What defect rate can I expect in a C++ codebase that is written for an embedded processor (DSP), given that there have been no unit tests, no code reviews, no static code analysis, and that compiling the project generates about 1500 warnings. Is 5 defects/100 lines of code a reasonable estimate?
That also depends on who wrote the code (level of experience), and how big the code base is.
I would treat all warnings as errors.
How many errors do you get when you run a static analysis tool on the code?
EDIT
Run cccc, and check the mccabe's cyclic complexity. It should tell how complex the code it.
http://sourceforge.net/projects/cccc/
Run other static analysis tools.
Take a look at the code quality. It would quickly give you a indication of the amount of problems hiding in the source. If the source is ugly and take a long time to understand there will be a lot of bugs in the code.
Well structured code with consistent style and that is easy to understand are going to contain less problems. Code shows how much effort and thought went into it.
My guess is if the source contains that many warnings there is going to be a lot of bugs hiding out in the code.
Your question is "Is 5 defects/100 lines of code a reasonable estimate?" That question is extremely difficult to answer, and it's highly dependent on the codebase & code complexity.
You also mentioned in a comment "to show the management that there are probably lots of bugs in the codebase" -- that's great, kudos, right on.
In order to open management's figurative eyes, I'd suggest at least a 3-pronged approach:
- take specific compiler warnings, and show how some of them can cause undefined / disastrous behavior. Not all warnings will be as weighty. For example, if you have someone using an uninitialized pointer, that's pure gold. If you have someone stuffing an unsigned 16-bit value into an unsigned 8-bit value, and it can be shown that the 16-bit value will always be <= 255, that one isn't gonna help make your case as strongly.
- run a static analysis tool. PC-Lint (or Flexelint) is cheap & provides good "bang for the buck". It will almost certainly catch stuff the compiler won't, and it can also run across translation units (lint everything together, even with 2 or more passes) and find more subtle bugs. Again, use some of these as indications.
- run a tool that will give other metrics on code complexity, another source of bugs. I'd recommend M Squared's Resource Standard Metrics (RSM) which will give you more information and metrics (including code complexity) than you could hope for. When you tell management that a complexity score over 50 is "basically untestable" and you have a score of 200 in one routine, that should open some eyes.
One other point: I require clean compiles in my groups, and clean Lint output too. Usually this can accomplished solely by writing good code, but occasionally the compiler / lint warnings need to be tweaked to quiet the tool for things that aren't problems (use judiciously).
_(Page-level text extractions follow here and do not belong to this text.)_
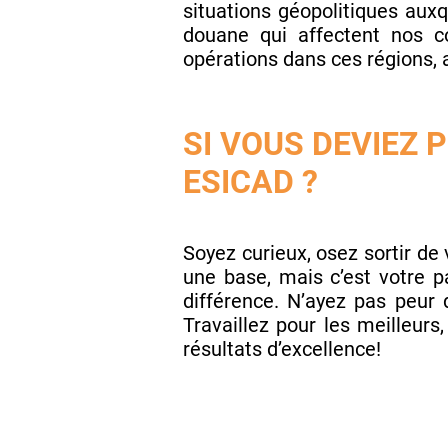
situations géopolitiques aux
douane qui affectent nos co
opérations dans ces régions, 
SI VOUS DEVIEZ 
ESICAD ?
Soyez curieux, osez sortir de 
une base, mais c’est votre pa
différence. N’ayez pas peur d
Travaillez pour les meilleurs
résultats d’excellence!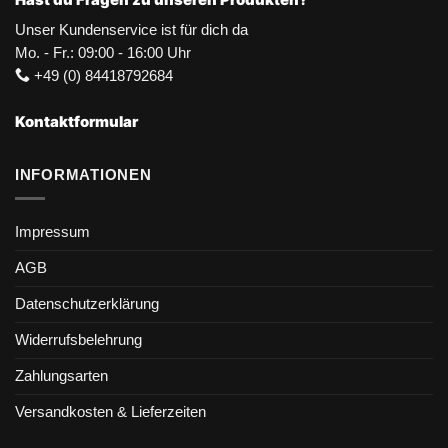
Unser Kundenservice ist für dich da
Mo. - Fr.: 09:00 - 16:00 Uhr
+49 (0) 84418792684
Kontaktformular
INFORMATIONEN
Impressum
AGB
Datenschutzerklärung
Widerrufsbelehrung
Zahlungsarten
Versandkosten & Lieferzeiten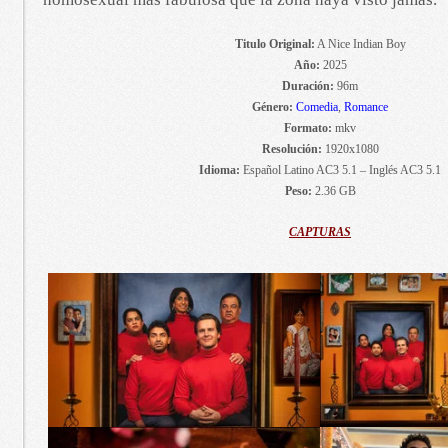
Titulo Original:
A Nice Indian Boy
Año:
2025
Duración:
96m
Género:
Comedia
,
Romance
Formato:
mkv
Resolución:
1920x1080
Idioma:
Español Latino AC3 5.1 – Inglés AC3 5.1
Peso:
2.36 GB
CAPTURAS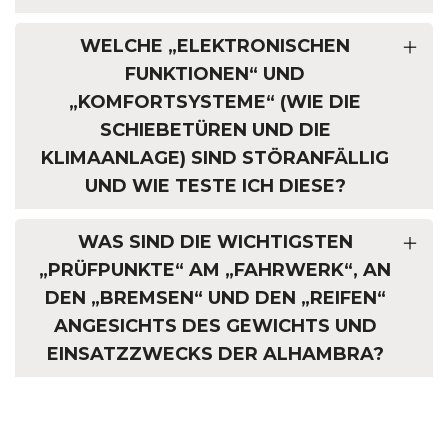
WELCHE „ELEKTRONISCHEN
FUNKTIONEN“ UND
„KOMFORTSYSTEME“ (WIE DIE
SCHIEBETÜREN UND DIE
KLIMAANLAGE) SIND STÖRANFÄLLIG
UND WIE TESTE ICH DIESE?
WAS SIND DIE WICHTIGSTEN
„PRÜFPUNKTE“ AM „FAHRWERK“, AN
DEN „BREMSEN“ UND DEN „REIFEN“
ANGESICHTS DES GEWICHTS UND
EINSATZZWECKS DER ALHAMBRA?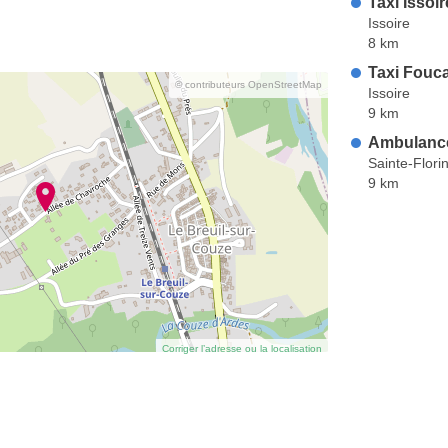
Taxi Issoir
Issoire
8 km
Taxi Fouc
© contributeurs OpenStreetMap
Issoire
9 km
Ambulanc
Sainte-Flori
9 km
Corriger l’adresse ou la localisation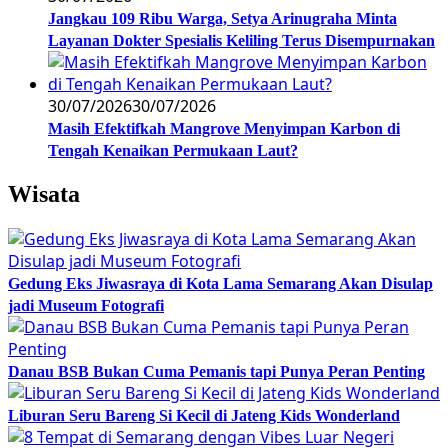
Jangkau 109 Ribu Warga, Setya Arinugraha Minta
Layanan Dokter Spesialis Keliling Terus Disempurnakan
30/07/2026
30/07/2026
Masih Efektifkah Mangrove Menyimpan Karbon di
Tengah Kenaikan Permukaan Laut?
Wisata
Gedung Eks Jiwasraya di Kota Lama Semarang Akan Disulap
jadi Museum Fotografi
Danau BSB Bukan Cuma Pemanis tapi Punya Peran Penting
Liburan Seru Bareng Si Kecil di Jateng Kids Wonderland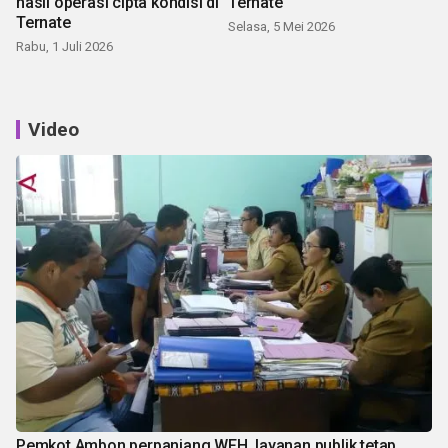
hasil operasi cipta kondisi di
Ternate
Ternate
Selasa, 5 Mei 2026
Rabu, 1 Juli 2026
Video
Pemkot Ambon perpanjang WFH, layanan publik tetap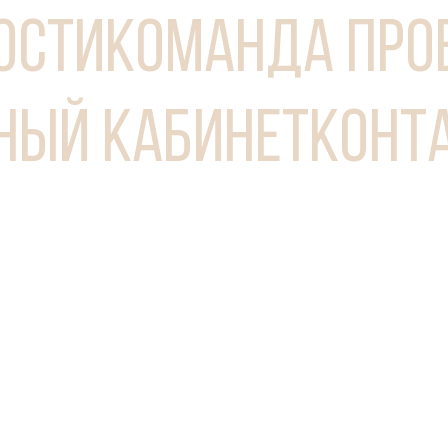
ОСТИ
КОМАНДА ПРО
НЫЙ КАБИНЕТ
КОНТ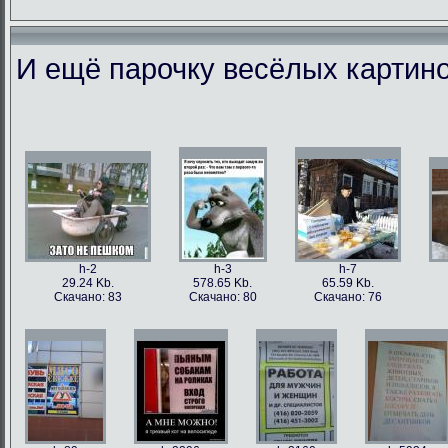
И ещё парочку весёлых картино
h-86973
h-86979
h-86978
h-86
49.56 Kb.
106.1 Kb.
101.5 Kb.
79.4 
Скачано: 77
Скачано: 63
Скачано: 59
Скачан
h-2
h-3
h-7
29.24 Kb.
578.65 Kb.
65.59 Kb.
Скачано: 83
Скачано: 80
Скачано: 76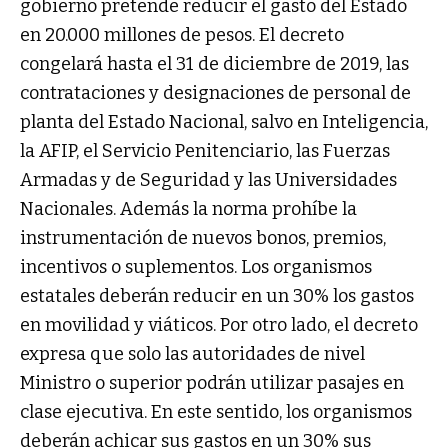
gobierno pretende reducir el gasto del Estado
en 20.000 millones de pesos. El decreto
congelará hasta el 31 de diciembre de 2019, las
contrataciones y designaciones de personal de
planta del Estado Nacional, salvo en Inteligencia,
la AFIP, el Servicio Penitenciario, las Fuerzas
Armadas y de Seguridad y las Universidades
Nacionales. Además la norma prohíbe la
instrumentación de nuevos bonos, premios,
incentivos o suplementos. Los organismos
estatales deberán reducir en un 30% los gastos
en movilidad y viáticos. Por otro lado, el decreto
expresa que solo las autoridades de nivel
Ministro o superior podrán utilizar pasajes en
clase ejecutiva. En este sentido, los organismos
deberán achicar sus gastos en un 30% sus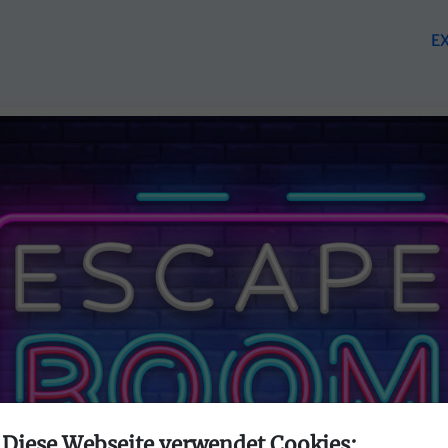
E
Diese Webseite verwendet Cookies: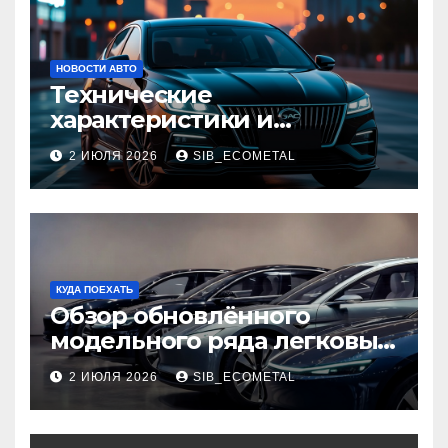
НОВОСТИ АВТО
Технические
характеристики и
доступные комплектации
2 ИЮЛЯ 2026
SIB_ECOMETAL
GAC Empow
КУДА ПОЕХАТЬ
Обзор обновлённого
модельного ряда легковых
автомобилей 2026 года
2 ИЮЛЯ 2026
SIB_ECOMETAL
But the important point I want to make is this: be very careful when going in & fixing compiler & lint warnings. It's an admirable goal, but you can also inadvertantly break working code, and/or uncover undefined behavior that accidentally worked in the "broken" code. Yes, this really does happen. So tread carefully.
Lastly, if you have a solid set of tests already in place, that will help you determine if you accidentally break something while refactoring.
Good luck!
If you want to get an estimate of the number of defects, the usual way of statistical estimatation is to subsample the data. I would pick three medium-sized subroutines at random, and check them carefully for bugs (eliminate compiler warnings, run static analysis tool, etc). If you find three bugs in 100 total lines of code selected at random, it seems reasonable that a similar density of bugs are in the rest of the code.
The problem mentioned here of introducing new bugs is an important issue, but you don't need to check the modified code back into the production branch to run this test. I would suggest a thorough set of unit tests before modifying any subroutines, and cleaning up all the code followed by very thorough system testing before releasing new code to production.
Despite my scepticism of the validity of any estimate in this case, I have found some statistics that may be relevant.
In this article, the author cites figures from a "a large body of empirical studies", published in Software Assessments, Benchmarks, and Best Practices (Jones, 2000). At SIE CMM Level 1, which sounds like the level of this code, one can expect a defect rate of 0.75 per function point. I'll leave it to you to determine how function points and LOC may relate in your code - you'll probably need a metrics tool to perform that analysis.
Steve McConnell in Code Complete cites a study of 11 projects developed by the same team, 5 without code reviews, 6 with code reviews. The defect rate for the non-reviewed code was 4.5 per 100 LOC, and for the reviewed it was 0.82. So on that basis, your estimate seems fair in the absence of any other information. However I have to assume a level of professionalism amongst this team (just from the fact that they felt the need to perform teh study), and that they would have at least attended to the warnings; your defect rate could be much higher.
The point about warnings is that some are benign, and some are errors (i.e. will result in undesired behaviour of the software), if you ignore them on the assumption that they are all benign, you will introduce errors. Moreover some will become errors under maintenance when other conditions change, but if you have already chosen to accept a warning, you have no defence against introduction of such errors.